Maine Day 8: Blueberry Mud Pie
This day started simply and ended complicatedly.
In the morning, we set out to pick blueberries on the side of the road. And we did.
We did not, however, make it home with many.
The children played in the yard and ate ice cream, and that was, mostly, lunch. I know. I'm terrible. But really, how am I going to convince them to eat broccoli on a hot day after a morning full of blueberries?
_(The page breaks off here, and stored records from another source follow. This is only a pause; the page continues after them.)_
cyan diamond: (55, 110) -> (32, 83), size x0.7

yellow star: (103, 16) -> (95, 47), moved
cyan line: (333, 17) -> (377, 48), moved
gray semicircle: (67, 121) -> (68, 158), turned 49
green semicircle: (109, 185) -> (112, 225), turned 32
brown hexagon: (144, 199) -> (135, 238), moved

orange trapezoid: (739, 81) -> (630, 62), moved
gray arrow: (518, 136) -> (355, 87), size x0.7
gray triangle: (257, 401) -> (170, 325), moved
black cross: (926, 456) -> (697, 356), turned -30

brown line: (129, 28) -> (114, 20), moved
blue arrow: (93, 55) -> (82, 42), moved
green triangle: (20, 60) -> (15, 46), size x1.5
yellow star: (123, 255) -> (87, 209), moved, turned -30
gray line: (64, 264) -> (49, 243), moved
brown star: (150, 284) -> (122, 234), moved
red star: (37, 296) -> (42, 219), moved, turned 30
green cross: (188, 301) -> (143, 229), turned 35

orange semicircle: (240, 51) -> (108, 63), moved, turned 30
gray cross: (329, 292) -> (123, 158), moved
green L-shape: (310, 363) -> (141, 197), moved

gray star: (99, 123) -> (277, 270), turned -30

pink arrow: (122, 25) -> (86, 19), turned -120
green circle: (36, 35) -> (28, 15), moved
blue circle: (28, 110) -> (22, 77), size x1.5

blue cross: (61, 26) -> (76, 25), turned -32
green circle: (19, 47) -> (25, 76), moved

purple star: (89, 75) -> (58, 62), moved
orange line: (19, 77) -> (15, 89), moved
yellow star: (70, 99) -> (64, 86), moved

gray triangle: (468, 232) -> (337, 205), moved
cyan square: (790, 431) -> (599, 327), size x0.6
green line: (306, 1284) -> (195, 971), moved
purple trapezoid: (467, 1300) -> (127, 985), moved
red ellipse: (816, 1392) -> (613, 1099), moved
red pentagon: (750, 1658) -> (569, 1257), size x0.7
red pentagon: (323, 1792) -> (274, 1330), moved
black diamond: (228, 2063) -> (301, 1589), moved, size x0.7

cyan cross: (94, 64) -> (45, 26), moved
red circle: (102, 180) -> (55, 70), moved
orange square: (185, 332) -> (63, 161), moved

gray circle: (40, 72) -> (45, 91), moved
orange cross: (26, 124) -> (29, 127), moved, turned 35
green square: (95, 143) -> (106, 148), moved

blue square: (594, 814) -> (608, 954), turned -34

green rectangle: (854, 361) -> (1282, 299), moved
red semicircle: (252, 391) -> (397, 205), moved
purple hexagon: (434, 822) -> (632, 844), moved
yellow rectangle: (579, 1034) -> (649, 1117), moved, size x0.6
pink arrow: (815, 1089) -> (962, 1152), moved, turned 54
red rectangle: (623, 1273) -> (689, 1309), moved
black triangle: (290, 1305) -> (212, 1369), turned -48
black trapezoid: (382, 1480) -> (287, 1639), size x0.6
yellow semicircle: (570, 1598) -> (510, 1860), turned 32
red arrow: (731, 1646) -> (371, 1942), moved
In the nook in the lake in front of Steve & Judy's cabin on Brandy Pond, there is a special way that the water and the waves and the Earth come together, and where you might expect sand or even a mess of water weeds, there is nothing but clear water and the softest, cleanest clay you have ever sifted through your fingers. It feels better than any spa treatment or mud I have ever felt. And because it's so clean and so fine, you can mold it just like any other clay, but also make impressions in it that are as fine as feathers. It's perfect for handprint-making. And so we had. Only problem is, the best place for doing so is atop the rock wall at the edge of the lake there, where it abuts the small yard (almost the house itself). And once you cement this fine clay onto the rock wall, it is not coming off. We had left our creations there for a day or so to let them dry in the warm sun. But the next day we were to leave, so this afternoon we took Judy's spatulas to the creations to pry them from the rock wall. Cannon's "groom" doll he made crumbled. I showed him that an arm broke off while I held the rest together. He was pretty upset just seeing the arm off, so I didn't have the heart to tell him actually all the pieces were broken off and that I was just holding them together. He was playing happily in the water, so I casually convinced him with assumptive language that "That was Fun and Now It's Done" and so on and so forth. And I don't even know what Gracy made (God bless her heart, she did not inherit the artistic gene). But whatever it was was equally pulverized by spatula attempts, namely her own. That left just the baby's, and I did not want to destroy Eloise's baby handprint made during such a lovely afternoon of playing in the warm water with her. But alas, I too grew frustrated and after a good twenty minutes of chipping away, chipped a bit too hard and cracked it. I stole away the pieces, but, still having my hands full with the girls running around the rock wall and the water and various other hazards, realized I needed to hide the pieces behind the tree to free my hands again.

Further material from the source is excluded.